Rainbow Lorikeet (Trichoglossus haemotodus) feeding off the same Banksia | Copright Chad Beranek 2016

Rainbow Lorikeet (Trichoglossus haemotodus) feeding off the same Banksia | Copright Chad Beranek 2016

While the obvious candidates to be attracted to Banksias are animals that feed off the nectar and use the plant for protection, there are even more potential species which can be attracted by these plants. The other night I was marveling and some of the ‘flow-on’ attracting powers it has. And what I mean by flow-on is how attracting one animal species might attract another. We have had lots of Grey-headed Flying Foxes visiting lately which have been enjoying the last remains of the Banksia nectar for this season. Their presence attracted a very large and menacing backyard resident which has not been recorded in my garden yet…

An adorable Grey-headed Flying Fox (Pteropus poliocephalus) having a Banksia pollen feed | Copyright Chad Beranek 2016

An adorable Grey-headed Flying Fox (Pteropus poliocephalus) having a Banksia pollen feed | Copyright Chad Beranek 2016


The resident they attracted was the local Powerful Owl who has a few roosting sites and nesting hollows scattered around Sutherland Shire (sometimes you can catch them at Camelia Gardens). I was actually coming home late from a party that night and heard the flying foxes make their usual playful chatter among the foliage of our Banksia. But then I caught a glance of the silhouette of a large bird sitting on my neighbors aerial. Straight away I knew that the only bird it could be is a Powerful Owl, due to the size. I stayed up late observing him eyeing off the flying foxes, waiting for them to make one wrong move. Fortunately they didn’t cross paths with the owl and didn’t seem to even notice it.

Powerful Owl (Ninox strenua) sitting on my neighbours aerial eyeing off flying foxes | Copyright Chad Beranek 2016

Powerful Owl (Ninox strenua) sitting on my neighbours aerial eyeing off flying foxes | Copyright Chad Beranek 2016

This is just one example of some flow-on attracting powers the Banksia has.
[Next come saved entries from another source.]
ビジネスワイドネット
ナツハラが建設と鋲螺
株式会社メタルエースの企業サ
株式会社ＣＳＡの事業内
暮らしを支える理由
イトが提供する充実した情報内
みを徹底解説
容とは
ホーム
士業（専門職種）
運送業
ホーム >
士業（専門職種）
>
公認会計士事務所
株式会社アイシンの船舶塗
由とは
There are plenty more animals that can potentially be attracting by this plant which cover all animal groups. Some old school naturalists back in the day have stated that Perons Tree Frogs will sleep in the bark and small hollows of Banksia so they are even good for attracting local hylid tree frogs. The amount of animals that will be attracted to Banksias increases ten-fold if you are close to bushland, with rather critters likely to make an appearance, including Pigmy Possums, Feathertailed Gliders, Antechinus, Sugar Gliders and countless nectar feeding birds. You might get lucky and attract some really rare nectar feeding birds.